* **Description of the task**:
Since pictures are not part of the copy, please output only the lines from the one with "Find the location of a particular element. Image" through the end of the data below, exactly as written.

* **Extracted information**:
+---+

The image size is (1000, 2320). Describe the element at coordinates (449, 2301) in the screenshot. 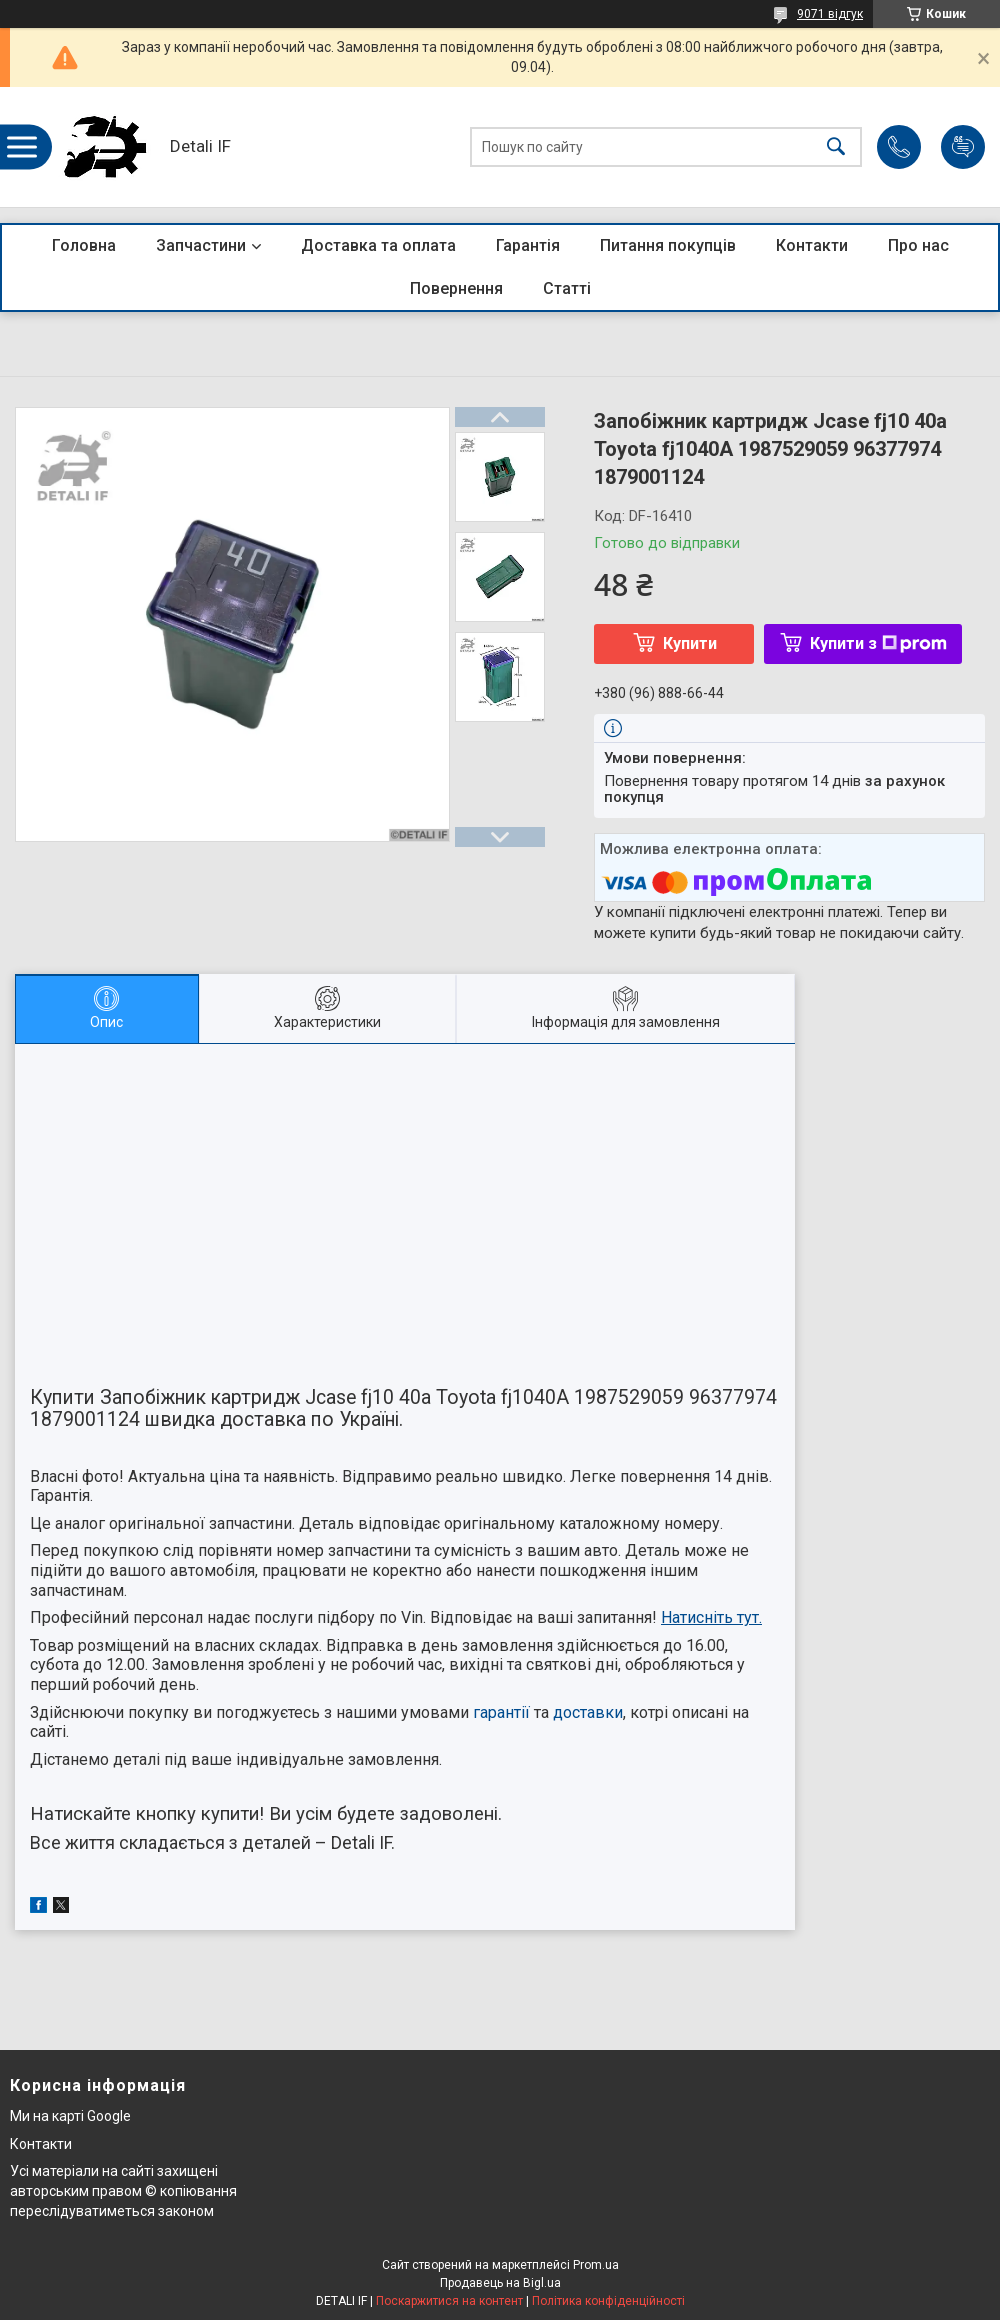

I see `Поскаржитися на контент` at that location.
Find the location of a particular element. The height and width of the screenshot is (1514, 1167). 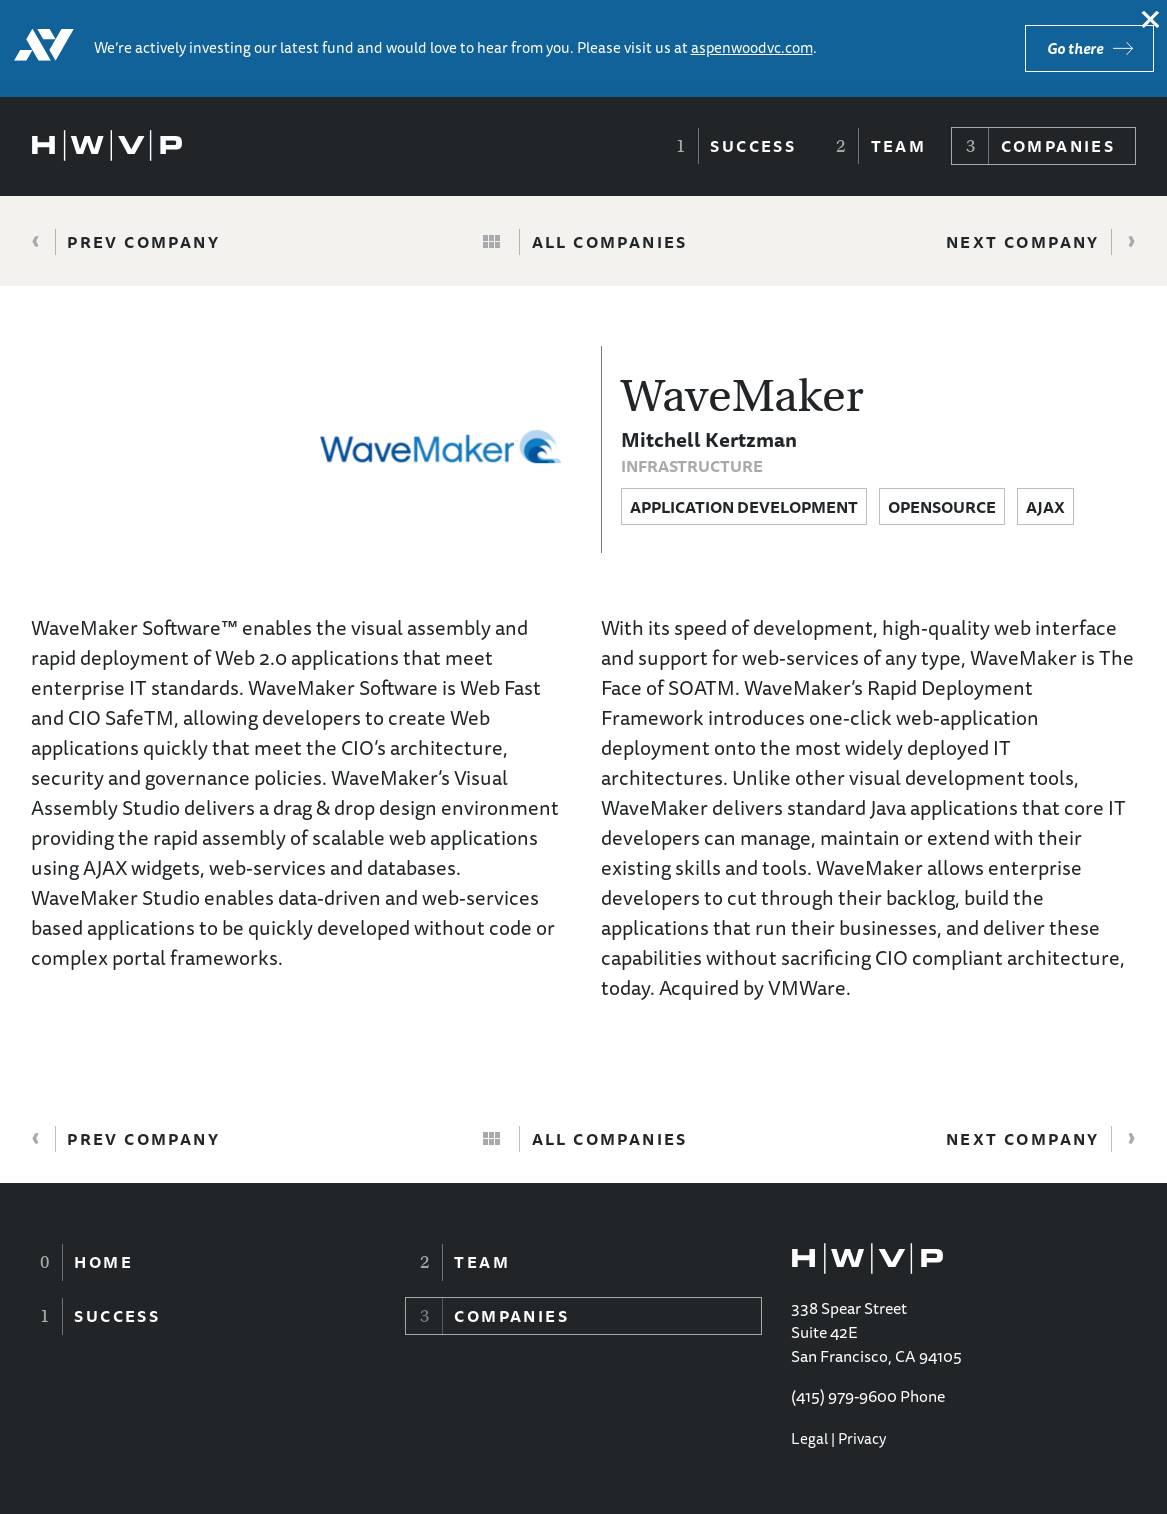

Legal is located at coordinates (809, 1438).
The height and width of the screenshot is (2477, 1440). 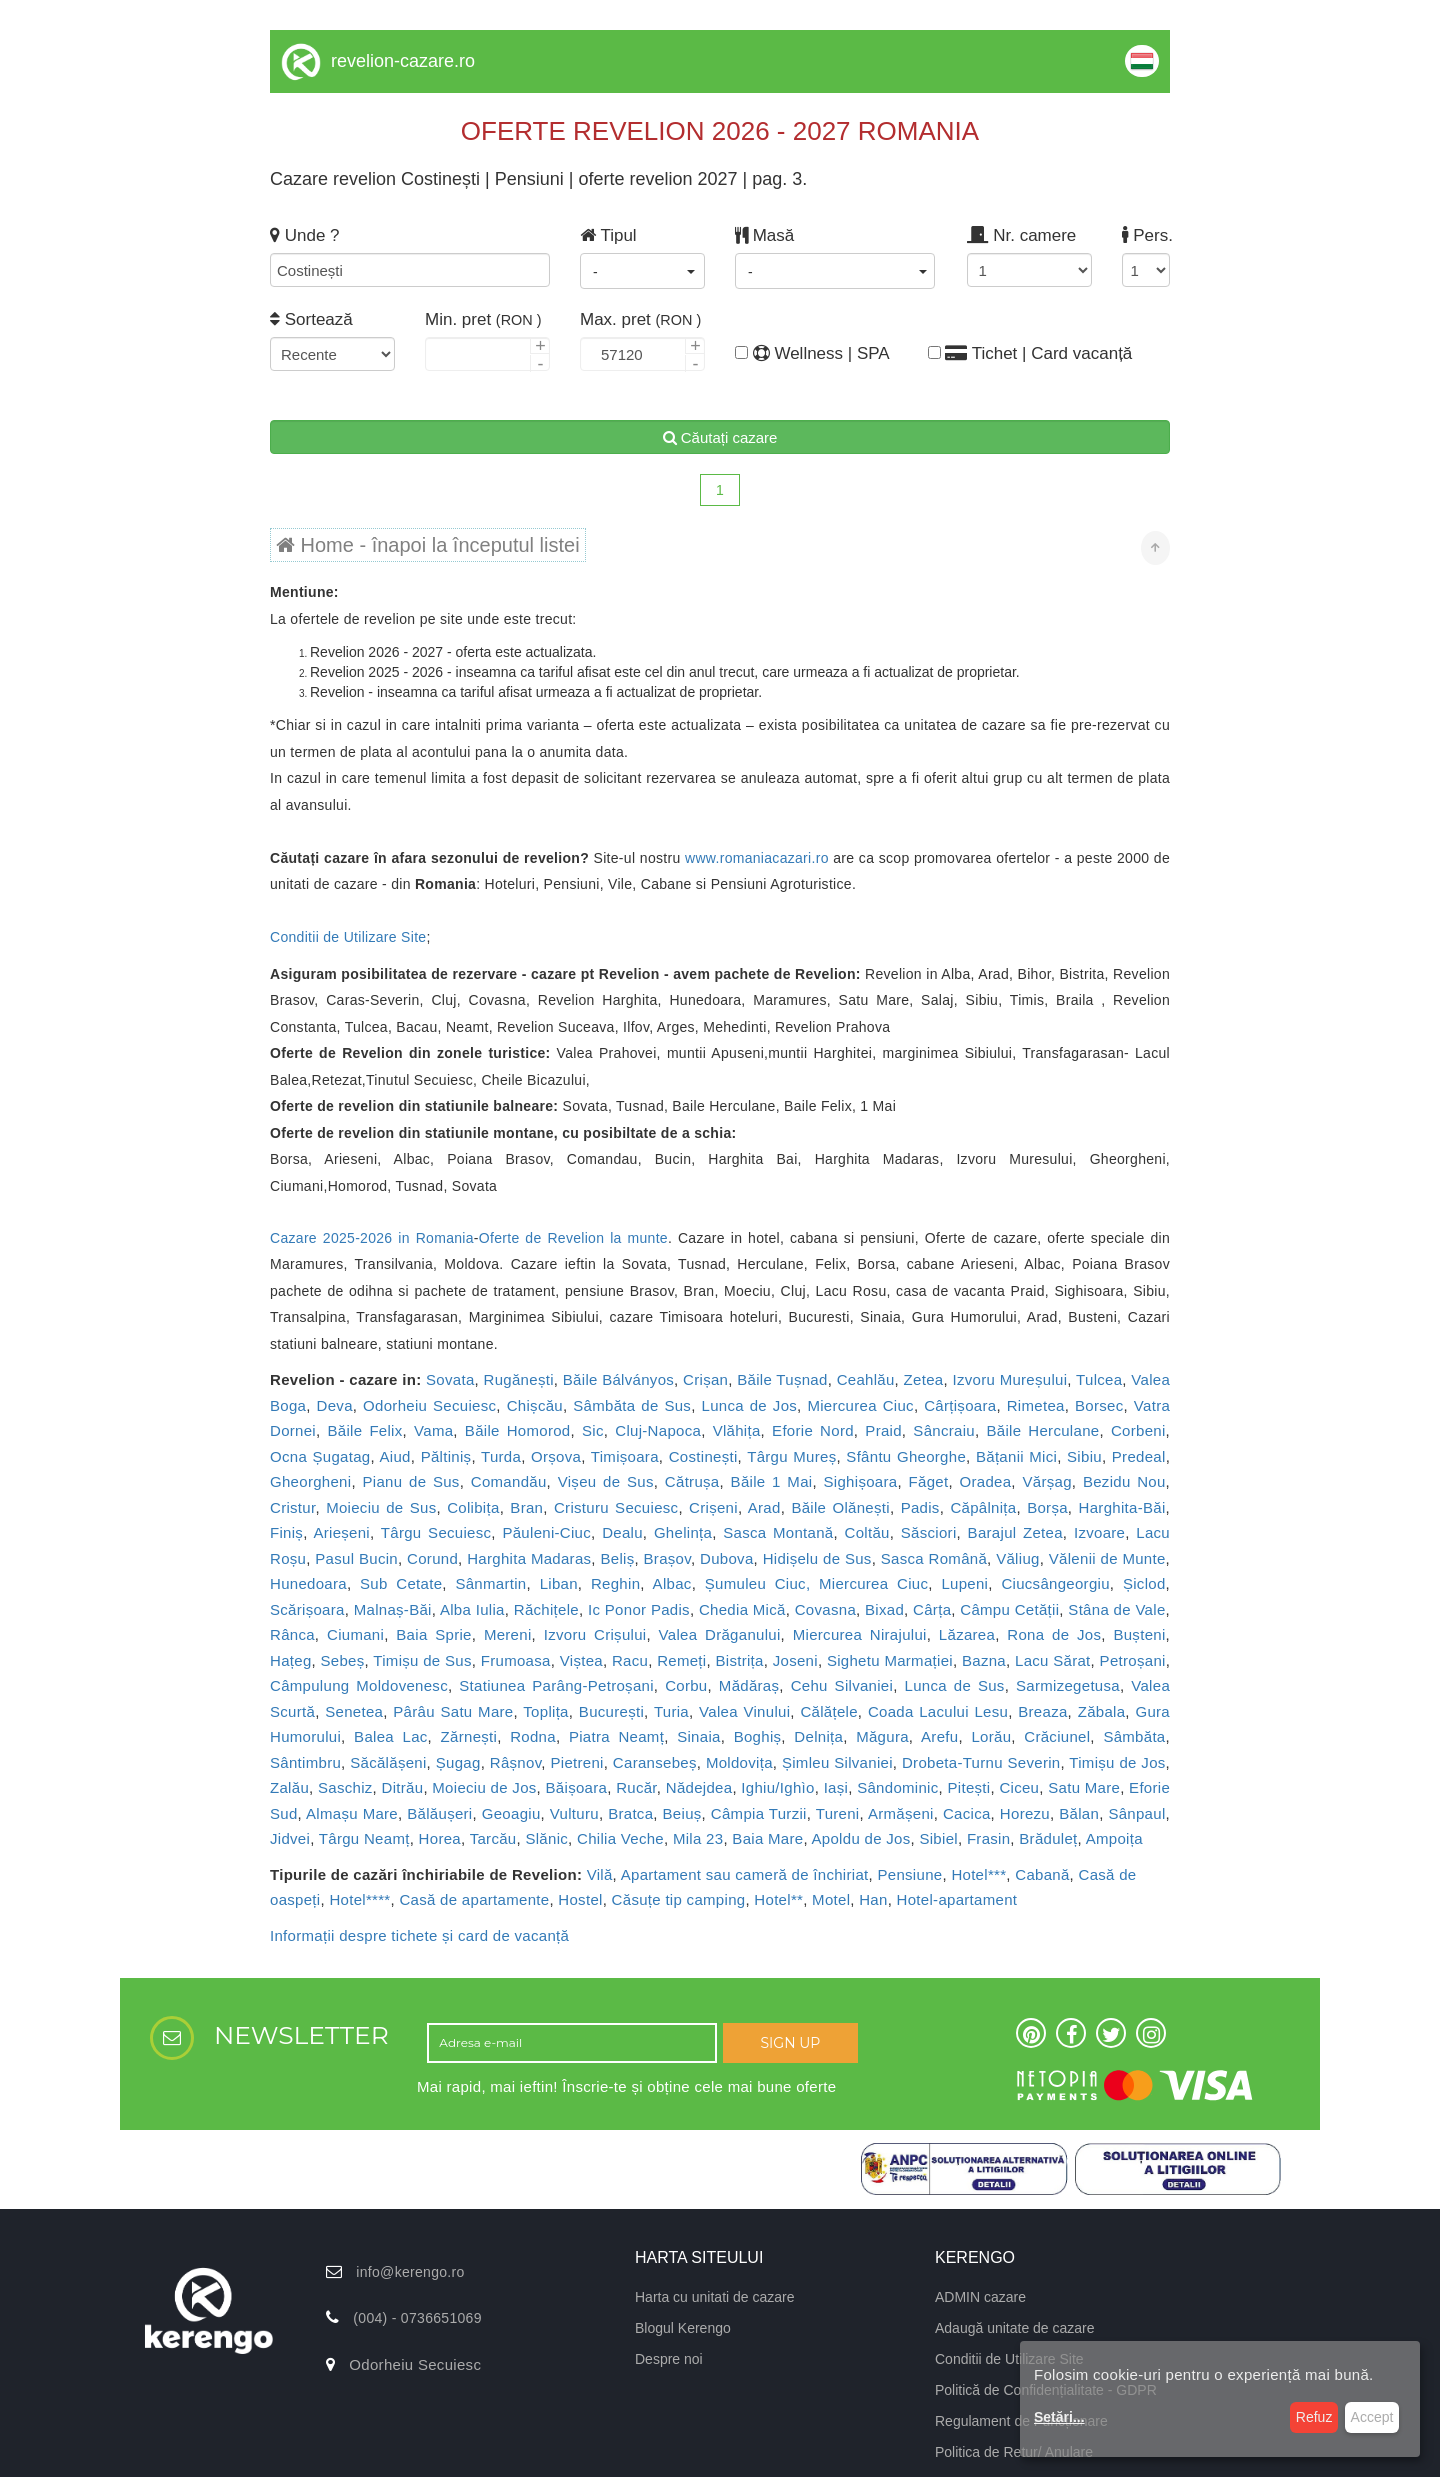 I want to click on Sighetu Marmației, so click(x=890, y=1660).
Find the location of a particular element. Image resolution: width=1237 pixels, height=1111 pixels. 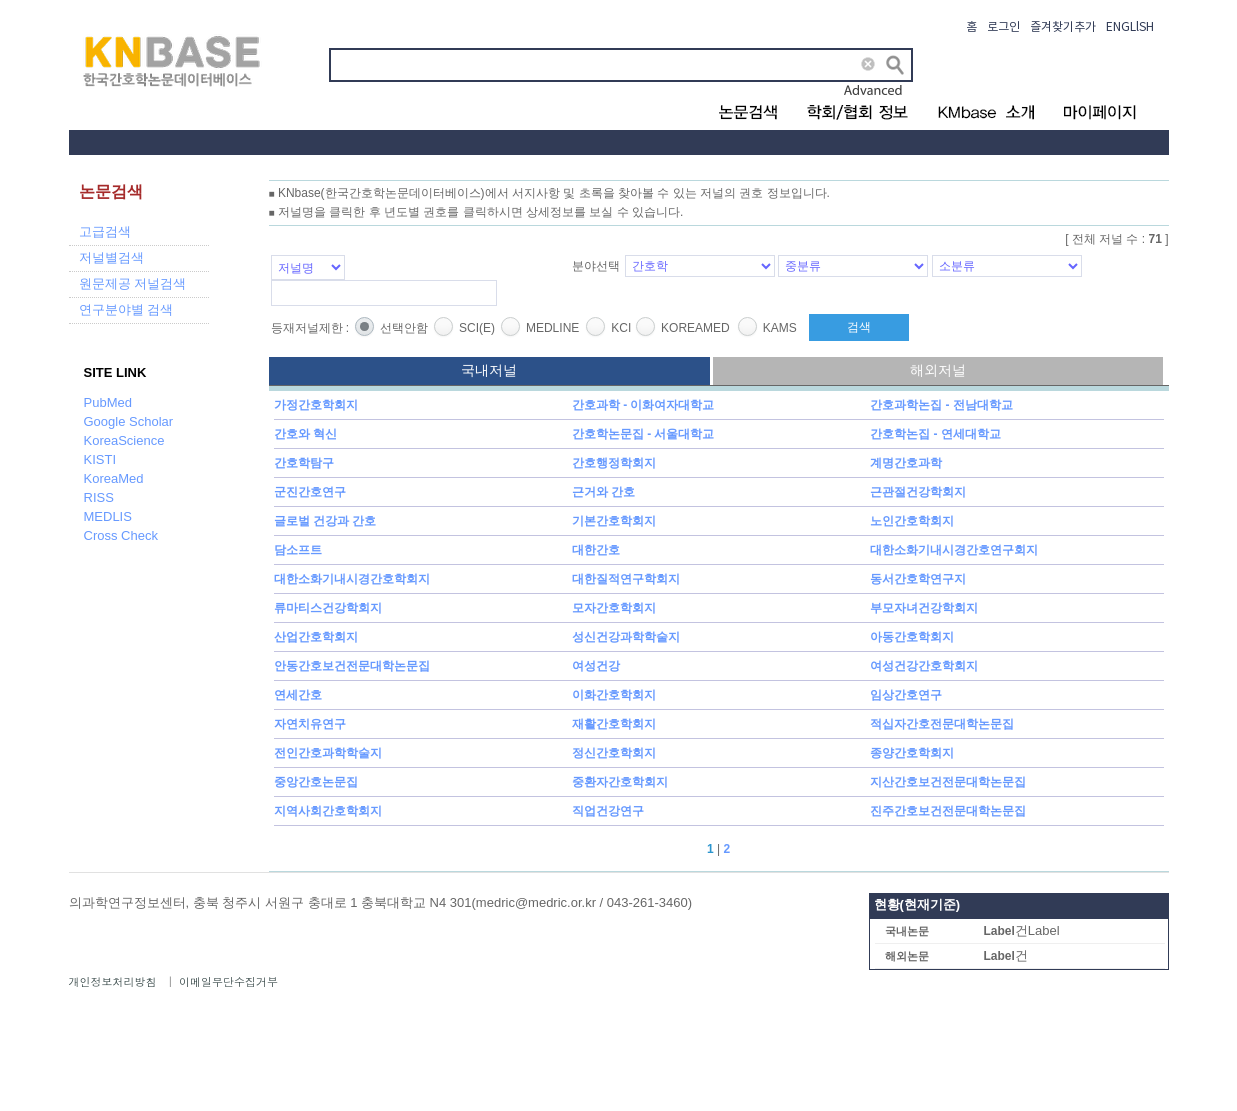

Cross Check is located at coordinates (121, 535).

+---+

* **Response box**:
Find the location of a particular element. Image resolution: width=1237 pixels, height=1111 pixels. 

Cross Check is located at coordinates (121, 535).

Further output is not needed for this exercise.